Begay machte sich daran, nach den Spuren seiner Mörder zu suchen. Es handelte sich auf jeden Fall um mehrere Personen, wahrscheinlich drei oder vier, so deutliche Spuren hatten sie hinterlassen. Dies waren sicher auch keine traditionellen Apachen, die wussten, wie man sich in der Wildnis bewegte ohne viel Spuren zurückzulassen. Es konnten natürlich aber sehr wohl „moderne“ Indianer gewesen sein oder sogar Stadtindianer, denen der Bau der Teleskopanlagen und die Straße, die dafür gebaut wurde, nicht passten. Viele junge Indianer nutzten die Chance, wenn wieder ein indianisches Heiligtum oder ein Friedhof zerstört wurde, sich in die erste Reihe zu stellen und ihre Frustration über die verhasste weiße Gesellschaft auszuleben.

Zwischen einzelnen kleineren Ästen und Laubbäumen, die auf dem Waldboden wuchsen, hindurch zwischen großen Tannen und Fichten bahnte Begay sich seinen Weg hangaufwärts. Die Mörder waren nicht zurückgegangen, von wo sie gekommen waren und wo sie auf Timmons Spuren gestoßen waren, sondern gingen zielsicher den Berg hinauf. Offensichtlich hatten sie eine sehr genaue Karte und wussten, dass die Straße in dieser Richtung in weniger als einer Meile Entfernung in einer Kehre sehr nahe kam. Begay wusste, dass Weißen, ebenso wie Stadtindianern, die Orientierung in wegloser Wildnis sehr schwer fiel und er nahm an, dass sie ein technisches Hilfsmittel gehabt haben mussten, um so genau zu wissen, in welche Richtung sie gehen sollten. Damit wusste Begay schon etwas über die Mörder. Sie waren offenbar mit Karte und Kompass gut ausgerüstet und waren zielgerichtet vorgegangen. Begay erreichte die Kehre an der eingezeichneten Stelle und konnte hier mit etwas Mühe auch noch feststellen, in welche Richtung die Gruppe sich von hier aus gewandt hatte.

Nachdem er der Straße etwa eine Stunde lang bergab gefolgt war, entdeckte er eine Stelle, an der offensichtlich zwei Autos geparkt worden waren, die die Mörder dort abgestellt hatten.
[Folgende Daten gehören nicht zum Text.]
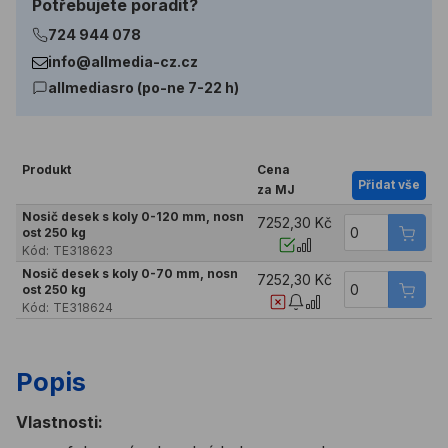
Potřebujete poradit?
724 944 078
info@allmedia-cz.cz
allmediasro (po-ne 7-22 h)
Produkt
Cena
Přidat vše
za MJ
Nosič desek s koly 0-120 mm, nosn
7252,30 Kč
ost 250 kg
Kód:
TE318623
Nosič desek s koly 0-70 mm, nosn
7252,30 Kč
ost 250 kg
Kód:
TE318624
Popis
Vlastnosti:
Um die Autos von der Straße zu bekommen, hatten sie die Wagen weit in das Buschwerk fahren müssen und dabei weitere Spuren hinterlassen. An den Ausmaßen der Verwüstung konnte Begay ablesen, dass mindestens einer der Wagen ein Pick-up gewesen sein musste. Das engte den Kreis der Verdächtigen allerdings nicht sehr ein, da Pick-ups in dieser Gegend des Landes weitverbreitete Gefährte waren. Außerdem fand Begay winzige dunkelblaue Lackpartikel an den dornigen Zweigen, so dass damit die Farbe eines der Fahrzeuge geklärt war.

Auf dem Weg zurück telefonierte Begay noch einmal mit Lawson, der inzwischen mit seinem Tross auf dem Weg zum Mount Graham war, und teilte ihm mit, dass er bereits etwas über die Täter in Erfahrung gebracht hatte. Sie verabredeten sich für den Abend in Lawsons Büro.

SÜDEN/BLAU

V

Begay betrat Lawsons Büro gegen acht Uhr. Lawson bedeutete ihm, in einem Ledersessel Platz zu nehmen. Auf dem Schreibtisch stand ein Tablett mit einer Whiskeyflasche und zwei Gläsern.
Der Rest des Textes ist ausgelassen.